| Summary | National Percentile | Rank vs Metro |
|---|---|---|
| Housing | 52nd | Poor |
| Demographics | 37th | Poor |
| Amenities | 52nd | Fair |
Multifamily Valuation
| Property Details | |
|---|---|
| Address | 407 NW 1st Ter, Deerfield Beach, FL, 33441, US |
| Region / Metro | Deerfield Beach |
| Year of Construction | 2008 |
| Units | 100 |
| Transaction Date | 1983-07-01 |
| Transaction Price | $2,808,193 |
| Buyer | AVAILABLE NOT |
| Seller | AVAILABLE NOT |
407 NW 1st Ter Deerfield Beach 2008 Multifamily Investment
2008 construction positions the asset competitively versus older neighborhood stock, with a renter-occupied housing share in the surrounding neighborhood that supports demand stability, according to WDSuite’s CRE market data.

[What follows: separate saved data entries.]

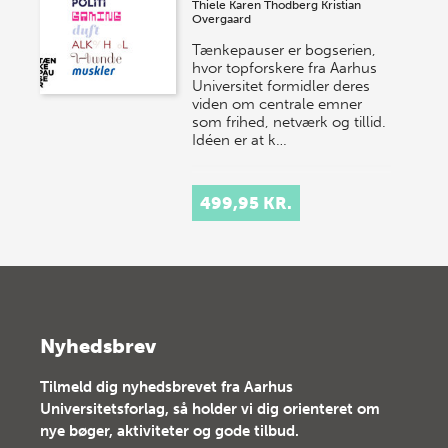
Thiele
Karen Thodberg
Kristian
Overgaard
Tænkepauser er bogserien,
hvor topforskere fra Aarhus
Universitet formidler deres
viden om centrale emner
som frihed, netværk og tillid.
Idéen er at k…
499,95 KR.
Nyhedsbrev
Tilmeld dig nyhedsbrevet fra Aarhus
Universitetsforlag, så holder vi dig orienteret om
nye bøger, aktiviteter og gode tilbud.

Located in Deerfield Beach’s Inner Suburb, the neighborhood sits below the metro median overall (ranked 274 among 345 Fort Lauderdale–Pompano Beach–Sunrise neighborhoods), but it offers practical drivers for multifamily demand: a renter-occupied share around half of local housing units and an occupancy trend that has improved over the past five years. These metrics are measured for the neighborhood, not the property.
Livability signals are mixed. Parks and pharmacies index in the top quintile nationally, and childcare access is strong, while cafes and grocery options are limited within the immediate neighborhood. This mix points to everyday convenience for residents but suggests some reliance on short drives for certain retail categories.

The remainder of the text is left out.